One thing we love to do at Gradient is to push our skills with novel, underutilized datasets. A few weeks ago, we got the bright idea of applying statistical techniques to an unlikely recipient of quantitative techniques: fine arts. The proof-of-concept project outlined below presented an opportunity to exercise a few core competencies of intense interest to our clients: assembling bespoke datasets through web scraping and building statistical models with unstructured or semi-structured data. From this proof-of-concept, we also uncovered a valuable case study in the value of regularization.
Assembling the Dataset
Christie’s conveniently hosts an online database of the results of their auctions. A typical page looks something like this:
With some inspection of the page’s source code, we can see how the data is organized:
With tools like R’s rvest, we can automate the scraping of data from auctions and specific lots (sales) and begin to assemble a massive dataset through an automated procedure. Gone are the days of copy-and-paste and manual data entry. For each sale, we collected the following data:
The title of the work
The realized price
The estimated pre-sale price range
An essay describing the work
And details on the work’s provenance
As is typical for projects like these, the data is extraordinarily messy — with many fields missing for many entries. A typical entry looks something like this:
$ lot : chr "802"
$ title : chr "A SMALL GREYISH-GREEN JADE 'BUFFALO’"
$ subtitle : chr "LATE SHANG-EARLY WESTERN ZHOU DYNASTY, 12TH-10TH CENTURY BC"

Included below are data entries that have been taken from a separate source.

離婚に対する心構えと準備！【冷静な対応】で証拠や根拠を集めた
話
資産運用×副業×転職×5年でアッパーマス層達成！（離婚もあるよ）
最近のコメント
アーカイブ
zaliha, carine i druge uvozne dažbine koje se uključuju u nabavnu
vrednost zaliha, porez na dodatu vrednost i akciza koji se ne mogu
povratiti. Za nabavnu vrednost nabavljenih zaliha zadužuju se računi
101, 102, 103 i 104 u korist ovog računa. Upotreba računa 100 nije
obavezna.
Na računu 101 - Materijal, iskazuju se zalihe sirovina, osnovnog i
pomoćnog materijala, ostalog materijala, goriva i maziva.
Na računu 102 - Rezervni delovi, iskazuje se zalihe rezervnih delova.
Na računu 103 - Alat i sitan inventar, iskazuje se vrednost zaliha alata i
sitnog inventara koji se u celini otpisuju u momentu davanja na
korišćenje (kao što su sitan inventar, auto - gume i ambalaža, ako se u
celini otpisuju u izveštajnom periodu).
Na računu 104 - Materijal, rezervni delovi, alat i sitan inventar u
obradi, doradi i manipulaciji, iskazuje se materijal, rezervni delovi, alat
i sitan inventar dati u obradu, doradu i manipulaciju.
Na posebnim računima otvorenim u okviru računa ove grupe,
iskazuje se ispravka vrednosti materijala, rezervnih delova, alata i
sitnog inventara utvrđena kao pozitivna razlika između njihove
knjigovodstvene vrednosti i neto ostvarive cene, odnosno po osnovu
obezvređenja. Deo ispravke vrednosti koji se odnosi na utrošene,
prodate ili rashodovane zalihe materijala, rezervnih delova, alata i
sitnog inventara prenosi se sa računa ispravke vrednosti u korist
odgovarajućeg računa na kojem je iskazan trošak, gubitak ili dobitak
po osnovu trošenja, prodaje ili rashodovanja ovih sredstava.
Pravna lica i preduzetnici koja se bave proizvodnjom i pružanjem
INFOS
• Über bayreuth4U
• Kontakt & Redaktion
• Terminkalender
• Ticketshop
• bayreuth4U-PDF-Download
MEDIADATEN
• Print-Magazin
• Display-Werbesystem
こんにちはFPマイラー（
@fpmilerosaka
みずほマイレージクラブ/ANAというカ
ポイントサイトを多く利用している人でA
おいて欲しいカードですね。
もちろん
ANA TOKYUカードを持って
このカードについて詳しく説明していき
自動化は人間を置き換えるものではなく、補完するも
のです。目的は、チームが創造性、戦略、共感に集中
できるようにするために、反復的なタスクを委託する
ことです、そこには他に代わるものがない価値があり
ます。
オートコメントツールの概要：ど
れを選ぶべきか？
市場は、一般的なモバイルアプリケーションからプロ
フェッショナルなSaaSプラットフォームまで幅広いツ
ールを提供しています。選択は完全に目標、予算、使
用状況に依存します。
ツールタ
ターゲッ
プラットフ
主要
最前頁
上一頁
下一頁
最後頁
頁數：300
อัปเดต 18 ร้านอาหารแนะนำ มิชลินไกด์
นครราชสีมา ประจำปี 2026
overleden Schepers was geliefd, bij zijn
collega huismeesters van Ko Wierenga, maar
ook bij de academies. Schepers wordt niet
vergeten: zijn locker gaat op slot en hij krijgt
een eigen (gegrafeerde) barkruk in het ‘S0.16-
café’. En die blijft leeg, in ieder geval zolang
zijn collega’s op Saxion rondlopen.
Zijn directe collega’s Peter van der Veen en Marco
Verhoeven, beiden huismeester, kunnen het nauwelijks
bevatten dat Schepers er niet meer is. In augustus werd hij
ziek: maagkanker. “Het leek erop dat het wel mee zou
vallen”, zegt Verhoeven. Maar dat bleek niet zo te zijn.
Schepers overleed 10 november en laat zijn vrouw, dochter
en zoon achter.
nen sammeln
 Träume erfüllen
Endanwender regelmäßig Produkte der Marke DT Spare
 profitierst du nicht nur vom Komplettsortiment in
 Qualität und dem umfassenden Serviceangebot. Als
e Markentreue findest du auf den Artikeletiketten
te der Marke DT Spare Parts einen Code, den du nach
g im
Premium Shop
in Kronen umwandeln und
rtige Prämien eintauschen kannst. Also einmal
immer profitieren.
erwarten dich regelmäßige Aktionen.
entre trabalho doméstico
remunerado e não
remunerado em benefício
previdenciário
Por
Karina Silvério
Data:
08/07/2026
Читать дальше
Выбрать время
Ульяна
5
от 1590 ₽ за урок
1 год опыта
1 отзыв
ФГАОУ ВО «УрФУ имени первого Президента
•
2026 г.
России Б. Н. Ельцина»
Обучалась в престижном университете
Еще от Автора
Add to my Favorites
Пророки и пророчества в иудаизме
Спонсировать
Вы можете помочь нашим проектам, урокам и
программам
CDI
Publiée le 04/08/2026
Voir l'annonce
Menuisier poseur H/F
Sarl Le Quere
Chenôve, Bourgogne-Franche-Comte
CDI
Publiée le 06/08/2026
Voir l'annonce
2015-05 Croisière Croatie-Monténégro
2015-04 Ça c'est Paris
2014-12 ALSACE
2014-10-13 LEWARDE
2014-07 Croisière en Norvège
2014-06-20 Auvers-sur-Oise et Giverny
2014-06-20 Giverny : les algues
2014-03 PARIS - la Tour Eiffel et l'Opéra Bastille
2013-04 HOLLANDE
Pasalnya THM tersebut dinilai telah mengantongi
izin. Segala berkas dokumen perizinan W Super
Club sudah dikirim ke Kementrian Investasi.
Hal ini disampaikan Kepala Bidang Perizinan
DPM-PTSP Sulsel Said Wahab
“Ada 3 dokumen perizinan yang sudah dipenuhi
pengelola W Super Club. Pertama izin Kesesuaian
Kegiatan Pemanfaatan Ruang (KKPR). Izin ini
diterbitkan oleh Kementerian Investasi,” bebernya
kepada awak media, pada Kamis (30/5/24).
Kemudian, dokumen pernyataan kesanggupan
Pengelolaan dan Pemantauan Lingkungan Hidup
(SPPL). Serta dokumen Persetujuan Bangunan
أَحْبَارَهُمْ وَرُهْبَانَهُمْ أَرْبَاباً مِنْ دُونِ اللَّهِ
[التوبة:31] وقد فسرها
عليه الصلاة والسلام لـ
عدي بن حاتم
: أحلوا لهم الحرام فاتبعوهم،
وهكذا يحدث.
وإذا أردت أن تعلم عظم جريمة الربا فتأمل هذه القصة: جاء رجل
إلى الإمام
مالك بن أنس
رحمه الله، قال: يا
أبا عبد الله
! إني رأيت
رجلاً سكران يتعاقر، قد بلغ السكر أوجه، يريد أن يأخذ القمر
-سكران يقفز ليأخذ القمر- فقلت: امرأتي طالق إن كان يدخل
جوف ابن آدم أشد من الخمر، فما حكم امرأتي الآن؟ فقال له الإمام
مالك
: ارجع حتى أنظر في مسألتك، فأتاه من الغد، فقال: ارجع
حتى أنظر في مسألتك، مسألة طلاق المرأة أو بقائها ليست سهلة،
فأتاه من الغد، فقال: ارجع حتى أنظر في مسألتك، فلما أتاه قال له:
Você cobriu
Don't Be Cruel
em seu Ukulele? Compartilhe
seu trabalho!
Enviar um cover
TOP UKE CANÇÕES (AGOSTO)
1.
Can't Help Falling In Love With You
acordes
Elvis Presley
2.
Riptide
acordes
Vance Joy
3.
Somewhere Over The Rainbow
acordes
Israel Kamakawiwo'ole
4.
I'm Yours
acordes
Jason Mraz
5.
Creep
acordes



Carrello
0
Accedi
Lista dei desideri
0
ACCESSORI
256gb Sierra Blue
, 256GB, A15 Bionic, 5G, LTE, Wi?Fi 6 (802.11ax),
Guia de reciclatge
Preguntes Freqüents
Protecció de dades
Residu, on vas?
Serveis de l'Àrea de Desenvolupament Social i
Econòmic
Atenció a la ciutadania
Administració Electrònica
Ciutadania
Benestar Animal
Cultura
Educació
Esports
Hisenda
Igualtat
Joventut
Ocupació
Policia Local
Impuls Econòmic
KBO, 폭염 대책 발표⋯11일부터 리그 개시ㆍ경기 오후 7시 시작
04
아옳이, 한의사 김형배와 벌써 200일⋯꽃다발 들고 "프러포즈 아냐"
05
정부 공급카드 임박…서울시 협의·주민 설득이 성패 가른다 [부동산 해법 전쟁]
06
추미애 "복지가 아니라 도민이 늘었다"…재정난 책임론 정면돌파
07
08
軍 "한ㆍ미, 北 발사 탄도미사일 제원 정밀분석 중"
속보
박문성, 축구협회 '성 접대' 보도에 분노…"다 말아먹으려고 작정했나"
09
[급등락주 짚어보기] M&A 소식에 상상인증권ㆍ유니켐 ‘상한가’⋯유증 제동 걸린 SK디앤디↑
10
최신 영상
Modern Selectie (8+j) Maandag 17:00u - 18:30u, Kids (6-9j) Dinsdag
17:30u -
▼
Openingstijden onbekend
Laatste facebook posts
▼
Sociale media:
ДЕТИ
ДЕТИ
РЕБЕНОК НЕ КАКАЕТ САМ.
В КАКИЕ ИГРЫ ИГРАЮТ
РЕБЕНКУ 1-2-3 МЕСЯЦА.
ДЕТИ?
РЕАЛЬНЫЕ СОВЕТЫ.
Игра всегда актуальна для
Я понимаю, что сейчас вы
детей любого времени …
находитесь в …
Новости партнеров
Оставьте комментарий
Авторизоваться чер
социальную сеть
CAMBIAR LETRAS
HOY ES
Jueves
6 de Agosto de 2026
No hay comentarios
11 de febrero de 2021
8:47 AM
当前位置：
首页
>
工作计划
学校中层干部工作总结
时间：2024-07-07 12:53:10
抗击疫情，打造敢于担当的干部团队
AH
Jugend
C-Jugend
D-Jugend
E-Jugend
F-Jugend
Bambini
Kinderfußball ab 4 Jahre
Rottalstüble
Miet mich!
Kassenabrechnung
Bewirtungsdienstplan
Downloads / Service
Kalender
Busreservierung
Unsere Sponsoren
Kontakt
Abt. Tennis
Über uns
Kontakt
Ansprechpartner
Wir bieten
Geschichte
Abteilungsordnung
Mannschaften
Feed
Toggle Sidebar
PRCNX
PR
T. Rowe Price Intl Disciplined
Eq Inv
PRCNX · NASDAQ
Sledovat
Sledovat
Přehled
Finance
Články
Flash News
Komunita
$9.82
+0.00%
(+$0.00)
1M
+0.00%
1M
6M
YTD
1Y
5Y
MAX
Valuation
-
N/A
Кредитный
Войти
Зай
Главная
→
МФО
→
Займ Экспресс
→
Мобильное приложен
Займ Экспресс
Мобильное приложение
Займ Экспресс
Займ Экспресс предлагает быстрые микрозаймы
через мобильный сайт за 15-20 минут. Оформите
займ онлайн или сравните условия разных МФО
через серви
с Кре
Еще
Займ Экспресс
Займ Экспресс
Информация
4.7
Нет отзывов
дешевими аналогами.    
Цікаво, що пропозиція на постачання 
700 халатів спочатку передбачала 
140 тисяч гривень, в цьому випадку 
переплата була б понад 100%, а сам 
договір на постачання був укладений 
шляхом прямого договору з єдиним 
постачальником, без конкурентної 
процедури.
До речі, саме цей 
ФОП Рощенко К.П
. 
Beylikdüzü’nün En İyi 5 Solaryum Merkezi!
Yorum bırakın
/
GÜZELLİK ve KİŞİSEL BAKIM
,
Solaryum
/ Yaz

$ price_realised: int 15000
$ low_est : int 4000
$ high_est : int 6000
$ description : chr "A SMALL GREYISH-GREEN JADE 'BUFFALO’\r\nLATE SHANG-EARLY WESTERN ZHOU DYNASTY, 12TH-10TH CENTURY BC\r\nPossibly a necklace clos"| __truncated__
$ essay : chr "Compare the similar jade water buffalo carved in flat relief and dated to the Shang dynasty in the Mrs. Edward Sonnenschein Col"| __truncated__
$ details : chr "Provenance\r\n The Erwin Harris Collection, Miami, Florida, by 1995."
$ saleid : chr "12176"
We downloaded every lot sale from 2017 — a set of 11,577 observations.
Setting up the model
To start with, we needed to simplify the dataset into a target vector and a set of predictors. We are interested in predicting the actual price — but what price exactly? Since Christie’s supplies an estimated range, we decided we needed to “back out” the information already contained in the estimate. To control for the effect of scale, we used the ratio of the actual price to the upper bound of the estimated range. Since the ratio was not normally distributed, we had to employ a Box-Cox transformation to this vector to normalize it
For predictors, we decided to use the abundance of text contained in the dataset. To add some structure to the text, we tokenized the “bag of words” for each sale item, and included only words that were used between 50 and 200 times. This type of dataset is standard in text mining approaches and is called a document-term matrix, where each “document” is a row, and each possible “term” — typically, a stemmed word — is a column, with the number of times that term appears in a given document in the respective cell.
A naïve approach
Our first model was a simple linear regression with the document-term matrix as the set of predictors and our Box-Cox-transformed price-to-estimate ratio as our target vector. What did we get? A data scientist’s dream come true!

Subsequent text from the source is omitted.